For me programming has always been a very creative activity, like drawing, playing an instrument or gardening. There is something about sitting in front of a computer and realising that there are endless possibilities to create something almost magical, if I just put my mind to it and figure out how it works.
I started at a relatively young age of 14 to explore the different possibilities with Amiga and PCs. By then it was all about games and making pretty graphics float around on the screen. The big revolution came of course with the Internet and web browser. Thanks to HTML it became even easier to create something colourful and best of all; I could show it to anyone by sending a link in an email. Few things have blown my mind more than that.
These days I don’t work as a programmer any longer. I realised I would not be the best of what I did and I found it more compelling to focus on the business side of what the products could do, rather than the actual code writing.
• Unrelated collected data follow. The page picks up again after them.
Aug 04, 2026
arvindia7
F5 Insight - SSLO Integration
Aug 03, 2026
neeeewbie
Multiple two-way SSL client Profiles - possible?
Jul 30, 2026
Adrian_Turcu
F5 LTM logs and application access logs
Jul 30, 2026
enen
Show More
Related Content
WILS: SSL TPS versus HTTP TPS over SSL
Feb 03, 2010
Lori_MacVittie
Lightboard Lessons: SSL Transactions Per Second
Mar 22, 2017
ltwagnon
So I practice what I’d like to call Code Therapy instead. I sit for hours on my spare time and build small products and services with the few programming skills I have. Sometimes I explore a new framework for responsive design or implement a small user login against a new database or test integration possibilities against different social media services.
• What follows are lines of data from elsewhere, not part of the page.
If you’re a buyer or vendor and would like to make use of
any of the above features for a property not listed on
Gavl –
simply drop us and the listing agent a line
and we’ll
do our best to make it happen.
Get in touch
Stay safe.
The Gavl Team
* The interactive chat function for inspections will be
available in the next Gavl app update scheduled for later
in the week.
I have probably about 50 or 60 unfinished projects on my computers. For some of them I of course initially thought they would make pretty decent products one day, but I did not have the time or motivation to finish them. About ten years ago this was rather depressing. Why could I not get my products out there? But I later realised that the products that I didn’t finish wasn’t really that awesome to begin with. And it wasn’t a waste of time. It was practice, it was exercising my brain, it was creative. Most of the code was also later used in other products, that did go live.
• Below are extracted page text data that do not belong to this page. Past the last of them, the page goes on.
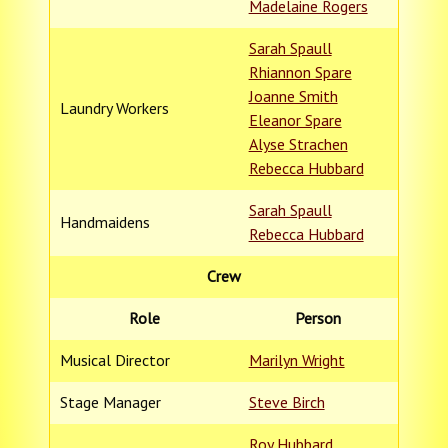
Madelaine Rogers
Sarah Spaull
Rhiannon Spare
Joanne Smith
Laundry Workers
Eleanor Spare
Alyse Strachen
Rebecca Hubbard
Sarah Spaull
Handmaidens
Rebecca Hubbard
Crew
Role
Person
Musical Director
Marilyn Wright
Stage Manager
Steve Birch
Roy Hubbard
The most exciting thing about this is that when I talk to other developers, almost all of them are doing the same thing! They build stuff and leave it to grow old on their computers. It’s just early sketches. A part of their legacy as code artists.
For me the Code Therapy helps me understand what new technologies can offer and what business opportunities we can develop from it. Also it’s a way for me to escape reality and put my mind to work, solving a puzzle I created myself with pieces I find on the Internet.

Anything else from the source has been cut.